5 Septembre 2012 , Rédigé par laurent rompteaux Publié dans #infos

 Nous venons de recevoir ce texte de son auteur

A lire absolument, les remarques et commentaires sont évidemment les bienvenus.

Merci à lui pour cet envoi

 

                                               D’un Principe d’Innocentation

                                               essai psychanalytique

 

                                                          Affaire Sofitel-Carlton :

                     (DSK) - Assomption de l’Innocence

 

    Roger Dadoun

 

 

 

 

Trop lourd le titre, pour un si court article! C’est qu’il s’agit, justement, de lui donner du lest, pour le charger d’un minimum de gravité, compte tenu du sujet annoncé, attendu graveleux. Voici donc cette modeste chronique d’imagination qui se met à jouer au boeuf, grenouillant de diverses façons pour se hisser en “essai” – qui se promeut, électoralement, du terme fort de “Principe”, que l’on sait capable d’enfler en véritables traités (le principe Espérance de Ernst Bloch, le principe Responsabilité de Hans Jonas).

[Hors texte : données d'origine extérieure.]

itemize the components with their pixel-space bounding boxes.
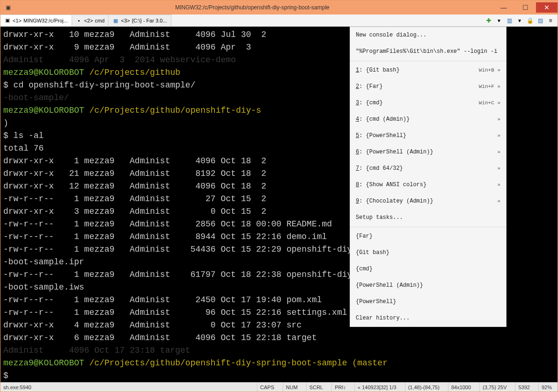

S’affirmant “psychanalytique”, le dit “essai” tente de placer son “principe d’Innocentation” aux côtés des deux grands principes de la pensée freudienne, usés jusqu’à la corde sans jamais se rompre : le principe de Réalité, le principe de Plaisir – vases communicants et deux fois mille plateaux oscillants de la condition humaine, à l’oeuvre depuis l’origine des temps, et insatiable cha-cha-cha dans notre frustrante ou jouissante expérience quotidienne.

 

                            Des Innocentations

 

On aurait pu parler d’“innocentement”, pour désigner la restituation de son innocence  à un sujet marqué au sceau infamant de la culpabilité, qu’elle soit fondée ou hallucinée; mais le terme jouit d’une trop visible et trop râleuse et expéditive connotation juridique (“mille excuses, disent les juges s’en retournant désinvoltes à leur terrain de golf, on s’est trompés, oui – mais tâchez quand même de vous tenir tranquille”!). Au contraire, le mot rare d’“Innocentation” (l’exemple le plus souvent cité se ramène aux “lettres d’innocentation” par lesquelles Louis XIV accorda son pardon au prince de Condé qui avait pris les armes contre le Roi), qui rime opportunément sur notre registre de recherche avec “placentation” (riche de toute la puissance du placenta, tremplin du Naître), présente l’avantage de nous renvoyer au domaine psychologique, aux processus infantiles et au travail de l’inconscient.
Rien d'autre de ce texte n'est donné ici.